Source of Horse: Shadowy Market Ripe for Exploitation

The scandal is the product of our quest to source cheap red meat.

ByABC News
February 21, 2013, 10:28 PM

Feb. 24, 2013— -- Europe's horsemeat scandal is the product of our quest to source cheap red meat for the working man. It casts light on the often shadowy equine trade across Europe and how horses have become victims of changing times and the economic crisis.

"Our system is the worst of all, because it brings us to this - instead of the public sale of healthy horses, under supervised control and by registered butchers, we have the furtive sale of 'suspect flesh' in attics, in cellars, by the firstcomer, by smugglers, by prostitutes, by disreputable men with no profession." -- Isidore Geoffroy Saint-Hilaire, 1856.

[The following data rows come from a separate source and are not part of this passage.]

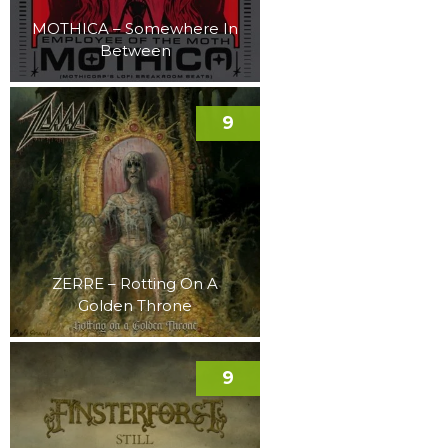
MOTHICA – Somewhere In
Between
9
ZERRE – Rotting On A
Golden Throne
9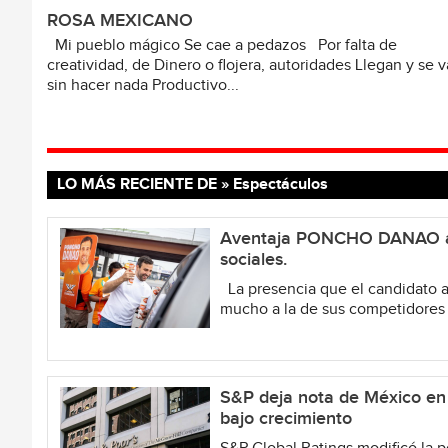
ROSA MEXICANO
Mi pueblo mágico Se cae a pedazos Por falta de
creatividad, de Dinero o flojera, autoridades Llegan y se 
sin hacer nada Productivo...
LO MÁS RECIENTE DE » Espectáculos
Aventaja PONCHO DANAO a 
sociales.
La presencia que el candidato a 
mucho a la de sus competidores 
S&P deja nota de México en 
bajo crecimiento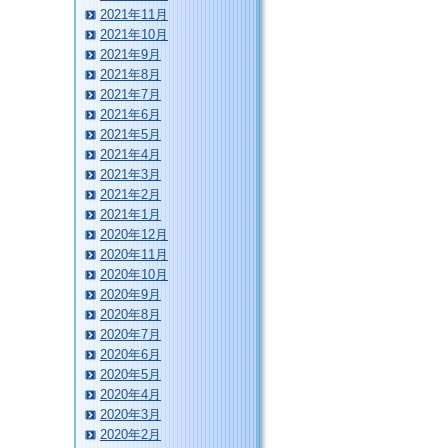
2021年11月
2021年10月
2021年9月
2021年8月
2021年7月
2021年6月
2021年5月
2021年4月
2021年3月
2021年2月
2021年1月
2020年12月
2020年11月
2020年10月
2020年9月
2020年8月
2020年7月
2020年6月
2020年5月
2020年4月
2020年3月
2020年2月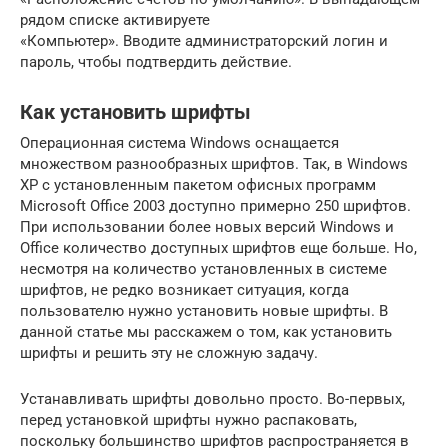
рядом списке активируете
«Компьютер». Вводите администраторский логин и
пароль, чтобы подтвердить действие.
Как установить шрифты
Операционная система Windows оснащается
множеством разнообразных шрифтов. Так, в Windows
XP c установленным пакетом офисных программ
Microsoft Office 2003 доступно примерно 250 шрифтов.
При использовании более новых версий Windows и
Office количество доступных шрифтов еще больше. Но,
несмотря на количество установленных в системе
шрифтов, не редко возникает ситуация, когда
пользователю нужно установить новые шрифты. В
данной статье мы расскажем о том, как установить
шрифты и решить эту не сложную задачу.
Устанавливать шрифты довольно просто. Во-первых,
перед установкой шрифты нужно распаковать,
поскольку большинство шрифтов распространяется в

Isidore Geoffroy Saint-Hilaire was the director of the Paris Natural History Museum and a member of the Société Protectrice des Animaux of France. He was one of a group of learned, mid-nineteenth-century gentlemen who proposed that France become an openly horse-eating nation for the first time since Pope Gregory III's ban on the pagan practice of hippophagy in 732 AD. The proposal was rational: as a result of the industrial revolution, there were vast numbers of working horses that required humane disposal, and vast numbers of urban laborers who could not afford red meat. Highly regulated bouchers chevalines, or "horse butchers" were the obvious solution: At the end of their labors horses would be rested, fed well and then killed, their healthy, iron-rich meat being sold to the public.

Could Saint-Hilaire have imagined that 157 years later, following the legalization of the sale of horse flesh in every European nation, and the introduction of reams of animal welfare legislation and bureaucracy, the Continent would be sideswiped by a new horsemeat scandal involving fraud on a massive scale, potentially unsafe meat and the abuse of the equines themselves?

Knotty Problems

Hominids hunted and ate the ancestors of the modern horse over 500,000 years ago, but it all got a lot more complicated 495,000 years later when the first Bronze-Age Kazakh threw a leg over the back of a wild horse. Equines span bureaucratic and cultural categories, being both livestock, working animal and pet. This leads to knotty problems in a modern, industrialized food chain.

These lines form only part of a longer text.